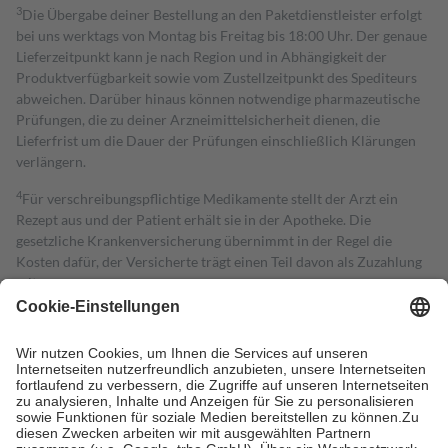
3
Die Übergabe deiner Bestellung an den Paketdienstleister erfolgt
bei uns werktags von Montag bis Freitag bis 18:00 Uhr. Der genaue
Lieferzeitpunkt kann je nach Region und in Abhängigkeit der
Produktverfügbarkeit sowie vom Zustellzeitpunkt des Spediteurs
abweichen. Darüber hinaus können notwendige pharmazeutische
Prüfungen, die zu deiner Arzneimittelsicherheit dienen, die
Lieferfrist um die Dauer der Prüfungen einschließlich Klärungen
verlängern.
4
Für verschreibungspflichtige Medikamente stellt der Arzt ein
Rezept aus und der Patient erhält sie in der Apotheke. Die
gesetzliche Krankenversicherung übernimmt in der Regel die
Kosten dafür, der Versicherte trägt einen Teil davon als Zuzahlung
mit.
Grundsätzlich leisten Mitglieder Zuzahlungen in Höhe von zehn
Prozent des Abgabepreises,
mindestens
jedoch
fünf Euro
und
höchstens zehn Euro.
Es sind jedoch nie mehr als die tatsächlichen
Kosten der Leistung zu entrichten.
Diese Regeln gelten grundsätzlich auch für Online-Apotheken.
Bei Heilmitteln und häuslicher Krankenpflege beträgt die
Zuzahlung zehn Prozent der Kosten sowie zehn Euro je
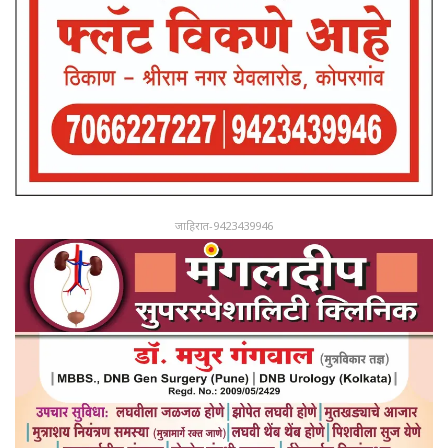
जाहिरात-9423439946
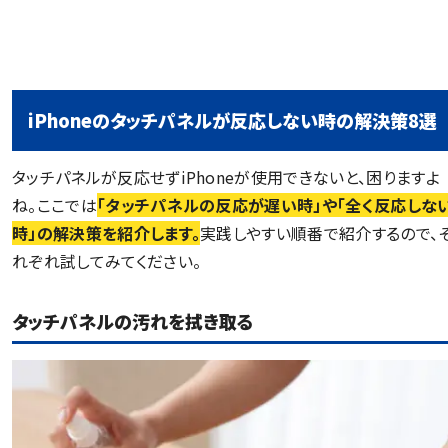
iPhoneのタッチパネルが反応しない時の解決策8選
タッチパネルが反応せずiPhoneが使用できないと、困りますよ
ね。ここでは
「タッチパネルの反応が遅い時」や「全く反応しな
時」の解決策を紹介します。
実践しやすい順番で紹介するので、
れぞれ試してみてください。
タッチパネルの汚れを拭き取る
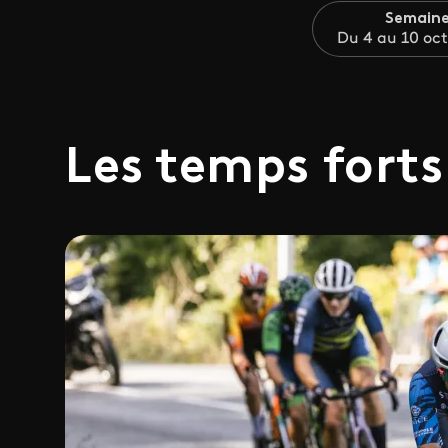
Semaine
Du 4 au 10 oc
Les temps forts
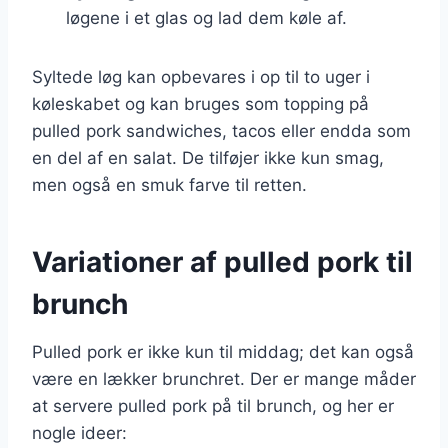
løgene i et glas og lad dem køle af.
Syltede løg kan opbevares i op til to uger i
køleskabet og kan bruges som topping på
pulled pork sandwiches, tacos eller endda som
en del af en salat. De tilføjer ikke kun smag,
men også en smuk farve til retten.
Variationer af pulled pork til
brunch
Pulled pork er ikke kun til middag; det kan også
være en lækker brunchret. Der er mange måder
at servere pulled pork på til brunch, og her er
nogle ideer:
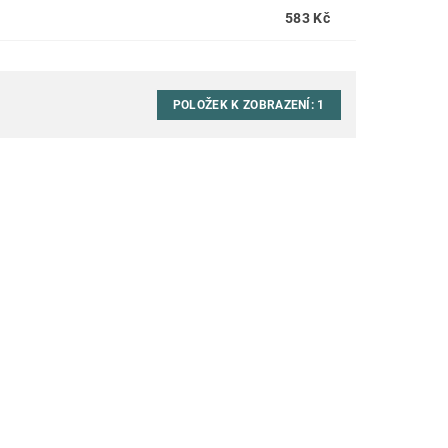
583 Kč
POLOŽEK K ZOBRAZENÍ:
1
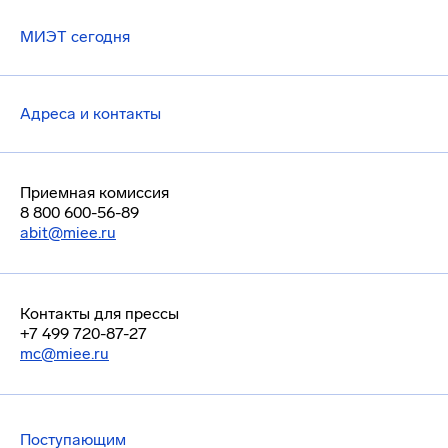
МИЭТ сегодня
Адреса и контакты
Приемная комиссия
8 800 600-56-89
abit@miee.ru
Контакты для прессы
+7 499 720-87-27
mc@miee.ru
Поступающим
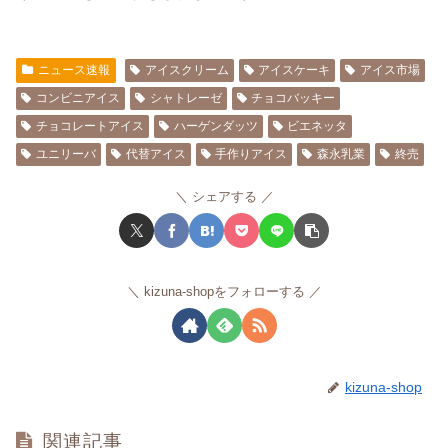
ニュース速報
アイスクリーム
アイスケーキ
アイス市場
コンビニアイス
シャトレーゼ
チョコバッキー
チョコレートアイス
ハーゲンダッツ
ビエネッタ
ユニリーバ
代替アイス
手作りアイス
森永乳業
終売
シェアする
kizuna-shopをフォローする
kizuna-shop
関連記事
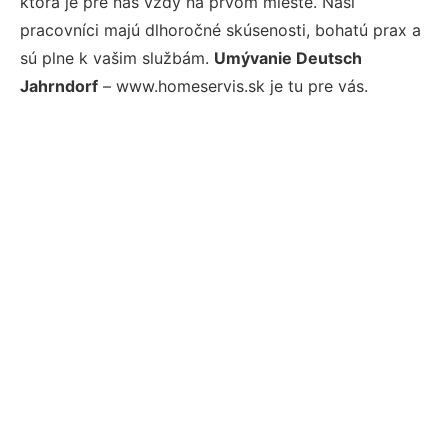
ktorá je pre nás vždy na prvom mieste. Naši
pracovníci majú dlhoročné skúsenosti, bohatú prax a
sú plne k vašim službám.
Umývanie Deutsch
Jahrndorf
– www.homeservis.sk je tu pre vás.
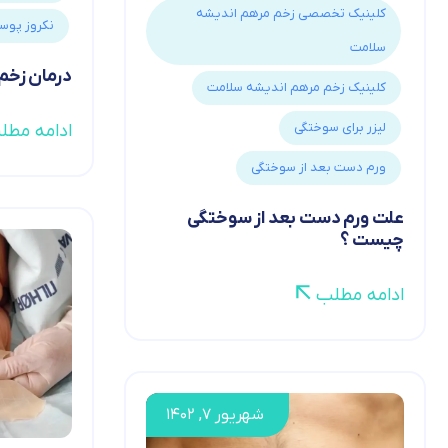
کلینیک تخصصی زخم مرهم اندیشه
نکروز پوس
سلامت
درمان زخ
کلینیک زخم مرهم اندیشه سلامت
لیزر برای سوختگی
ادامه مطل
ورم دست بعد از سوختگی
علت ورم دست بعد از سوختگی
چیست ؟
ادامه مطلب
شهریور ۷, ۱۴۰۲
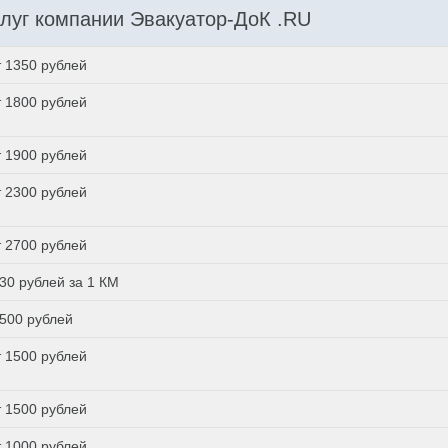
луг компании Эвакуатор-ДоК .RU
т 1350 рублей
т 1800 рублей
т 1900 рублей
т 2300 рублей
т 2700 рублей
 30 рублей за 1 КМ
 500 рублей
т 1500 рублей
т 1500 рублей
т 1000 рублей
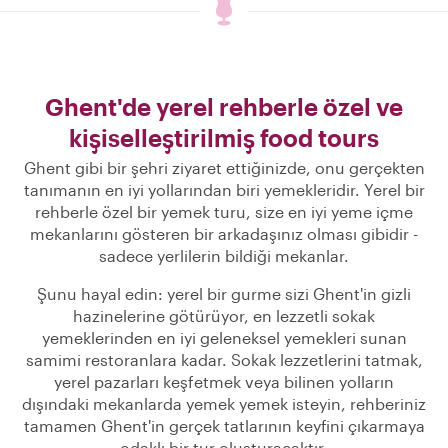
Ghent'de yerel rehberle özel ve
kişiselleştirilmiş food tours
Ghent gibi bir şehri ziyaret ettiğinizde, onu gerçekten
tanımanın en iyi yollarından biri yemekleridir. Yerel bir
rehberle özel bir yemek turu, size en iyi yeme içme
mekanlarını gösteren bir arkadaşınız olması gibidir -
sadece yerlilerin bildiği mekanlar.
Şunu hayal edin: yerel bir gurme sizi Ghent'in gizli
hazinelerine götürüyor, en lezzetli sokak
yemeklerinden en iyi geleneksel yemekleri sunan
samimi restoranlara kadar. Sokak lezzetlerini tatmak,
yerel pazarları keşfetmek veya bilinen yolların
dışındaki mekanlarda yemek yemek isteyin, rehberiniz
tamamen Ghent'in gerçek tatlarının keyfini çıkarmaya
odaklı bir tur oluşturacaktır.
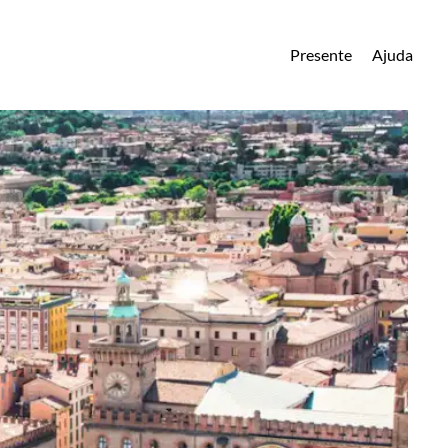
Presente
Ajuda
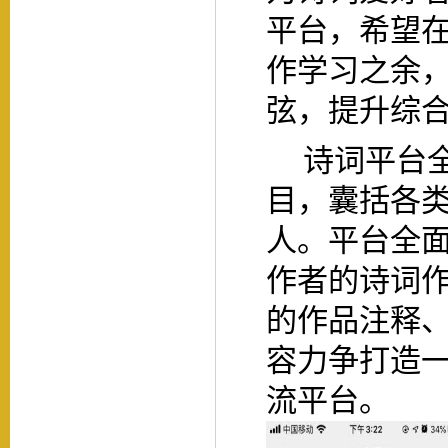
平台，希望
作学习之余
弦，提升综
诗词平台
目，囊括各类
人。平台全
作者的诗词
的作品注释
容力争打造
流平台。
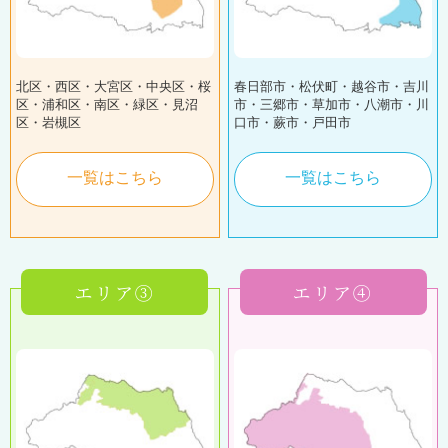
北区・西区・大宮区・中央区・桜
春日部市・松伏町・越谷市・吉川
区・浦和区・南区・緑区・見沼
市・三郷市・草加市・八潮市・川
区・岩槻区
口市・蕨市・戸田市
一覧はこちら
一覧はこちら
エリア③
エリア④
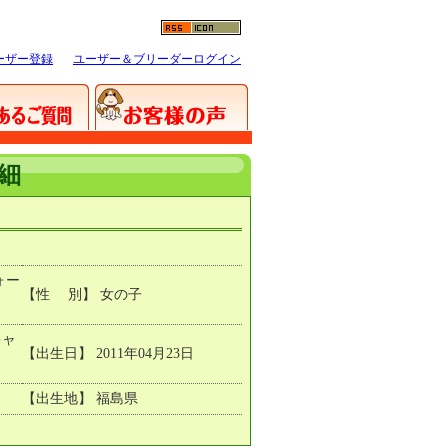
ーザー登録
ユーザー＆ブリーダーログイン
細
ォー
【性 別】 女の子
キャ
【出生日】 2011年04月23日
【出生地】 福島県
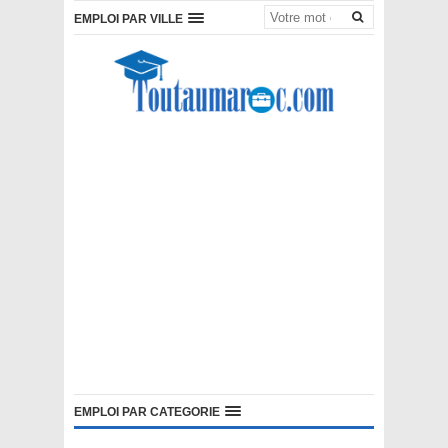
EMPLOI PAR VILLE
EMPLOI PAR CATEGORIE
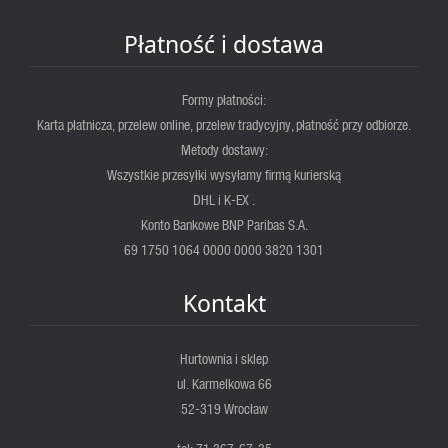
Płatność i dostawa
Formy płatności:
Karta płatnicza, przelew online, przelew tradycyjny, płatność przy odbiorze.
Metody dostawy:
Wszystkie przesyłki wysyłamy firmą kurierską
DHL i K-EX .
Konto Bankowe BNP Paribas S.A.
69 1750 1064 0000 0000 3820 1301
Kontakt
Hurtownia i sklep
ul. Karmelkowa 66
52-319 Wrocław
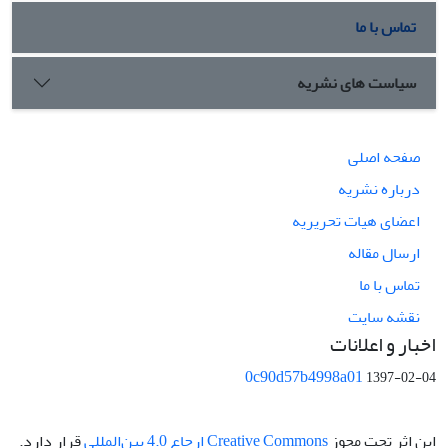
تماس با ما
سیاست های نشریه
صفحه اصلی
درباره نشریه
اعضای هیات تحریریه
ارسال مقاله
تماس با ما
نقشه سایت
اخبار و اعلانات
0c90d57b4998a01
1397-02-04
این اثر تحت مجوز
Creative Commons ارجاع 4.0 بین‌المللی
قرار دارد.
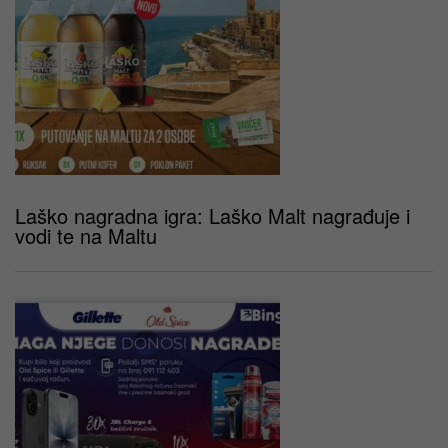
Laško nagradna igra: Laško Malt nagrađuje i
vodi te na Maltu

[Task goal]
Repeat every entry above exactly as written and omit any pictures it holds.

[Written response]
3
Die Übergabe deiner Bestellung an den Paketdienstleister erfolgt
bei uns werktags von Montag bis Freitag bis 18:00 Uhr. Der genaue
Lieferzeitpunkt kann je nach Region und in Abhängigkeit der
Produktverfügbarkeit sowie vom Zustellzeitpunkt des Spediteurs
abweichen. Darüber hinaus können notwendige pharmazeutische
Prüfungen, die zu deiner Arzneimittelsicherheit dienen, die
Lieferfrist um die Dauer der Prüfungen einschließlich Klärungen
verlängern.
4
Für verschreibungspflichtige Medikamente stellt der Arzt ein
Rezept aus und der Patient erhält sie in der Apotheke. Die
gesetzliche Krankenversicherung übernimmt in der Regel die
Kosten dafür, der Versicherte trägt einen Teil davon als Zuzahlung
mit.
Grundsätzlich leisten Mitglieder Zuzahlungen in Höhe von zehn
Prozent des Abgabepreises,
mindestens
jedoch
fünf Euro
und
höchstens zehn Euro.
Es sind jedoch nie mehr als die tatsächlichen
Kosten der Leistung zu entrichten.
Diese Regeln gelten grundsätzlich auch für Online-Apotheken.
Bei Heilmitteln und häuslicher Krankenpflege beträgt die
Zuzahlung zehn Prozent der Kosten sowie zehn Euro je
जाहिरात-9423439946
iPhoneのタッチパネルが反応しない時の解決策8選
タッチパネルが反応せずiPhoneが使用できないと、困りますよ
ね。ここでは
「タッチパネルの反応が遅い時」や「全く反応しな
時」の解決策を紹介します。
実践しやすい順番で紹介するので、
れぞれ試してみてください。
タッチパネルの汚れを拭き取る
Semaine
Du 4 au 10 oc
Les temps forts
løgene i et glas og lad dem køle af.
Syltede løg kan opbevares i op til to uger i
køleskabet og kan bruges som topping på
pulled pork sandwiches, tacos eller endda som
en del af en salat. De tilføjer ikke kun smag,
men også en smuk farve til retten.
Variationer af pulled pork til
brunch
Pulled pork er ikke kun til middag; det kan også
være en lækker brunchret. Der er mange måder
at servere pulled pork på til brunch, og her er
nogle ideer:
583 Kč
POLOŽEK K ZOBRAZENÍ:
1
МИЭТ сегодня
Адреса и контакты
Приемная комиссия
8 800 600-56-89
abit@miee.ru
Контакты для прессы
+7 499 720-87-27
mc@miee.ru
Поступающим
ニュース速報
アイスクリーム
アイスケーキ
アイス市場
コンビニアイス
シャトレーゼ
チョコバッキー
チョコレートアイス
ハーゲンダッツ
ビエネッタ
ユニリーバ
代替アイス
手作りアイス
森永乳業
終売
シェアする
kizuna-shopをフォローする
kizuna-shop
関連記事
ktorá je pre nás vždy na prvom mieste. Naši
pracovníci majú dlhoročné skúsenosti, bohatú prax a
sú plne k vašim službám.
Umývanie Deutsch
Jahrndorf
– www.homeservis.sk je tu pre vás.
کلینیک تخصصی زخم مرهم اندیشه
نکروز پوس
سلامت
درمان زخ
کلینیک زخم مرهم اندیشه سلامت
لیزر برای سوختگی
ادامه مطل
ورم دست بعد از سوختگی
علت ورم دست بعد از سوختگی
چیست ؟
ادامه مطلب
شهریور ۷, ۱۴۰۲
луг компании Эвакуатор-ДоК .RU
т 1350 рублей
т 1800 рублей
т 1900 рублей
т 2300 рублей
т 2700 рублей
 30 рублей за 1 КМ
 500 рублей
т 1500 рублей
т 1500 рублей
т 1000 рублей
Ghent'de yerel rehberle özel ve
kişiselleştirilmiş food tours
Ghent gibi bir şehri ziyaret ettiğinizde, onu gerçekten
tanımanın en iyi yollarından biri yemekleridir. Yerel bir
rehberle özel bir yemek turu, size en iyi yeme içme
mekanlarını gösteren bir arkadaşınız olması gibidir -
sadece yerlilerin bildiği mekanlar.
Şunu hayal edin: yerel bir gurme sizi Ghent'in gizli
hazinelerine götürüyor, en lezzetli sokak
yemeklerinden en iyi geleneksel yemekleri sunan
samimi restoranlara kadar. Sokak lezzetlerini tatmak,
yerel pazarları keşfetmek veya bilinen yolların
dışındaki mekanlarda yemek yemek isteyin, rehberiniz
tamamen Ghent'in gerçek tatlarının keyfini çıkarmaya
odaklı bir tur oluşturacaktır.
Presente
Ajuda
平台，希望
作学习之余
弦，提升综
诗词平台
目，囊括各类
人。平台全
作者的诗词
的作品注释
容力争打造
流平台。
北区・西区・大宮区・中央区・桜
春日部市・松伏町・越谷市・吉川
区・浦和区・南区・緑区・見沼
市・三郷市・草加市・八潮市・川
区・岩槻区
口市・蕨市・戸田市
一覧はこちら
一覧はこちら
エリア③
エリア④
ーザー登録
ユーザー＆ブリーダーログイン
細
ォー
【性 別】 女の子
キャ
【出生日】 2011年04月23日
【出生地】 福島県
EMPLOI PAR VILLE
EMPLOI PAR CATEGORIE
Płatność i dostawa
Formy płatności:
Karta płatnicza, przelew online, przelew tradycyjny, płatność przy odbiorze.
Metody dostawy:
Wszystkie przesyłki wysyłamy firmą kurierską
DHL i K-EX .
Konto Bankowe BNP Paribas S.A.
69 1750 1064 0000 0000 3820 1301
Kontakt
Hurtownia i sklep
ul. Karmelkowa 66
52-319 Wrocław
تماس با ما
سیاست های نشریه
صفحه اصلی
درباره نشریه
اعضای هیات تحریریه
ارسال مقاله
تماس با ما
نقشه سایت
اخبار و اعلانات
0c90d57b4998a01
1397-02-04
این اثر تحت مجوز
Creative Commons ارجاع 4.0 بین‌المللی
قرار دارد.
Laško nagradna igra: Laško Malt nagrađuje i
vodi te na Maltu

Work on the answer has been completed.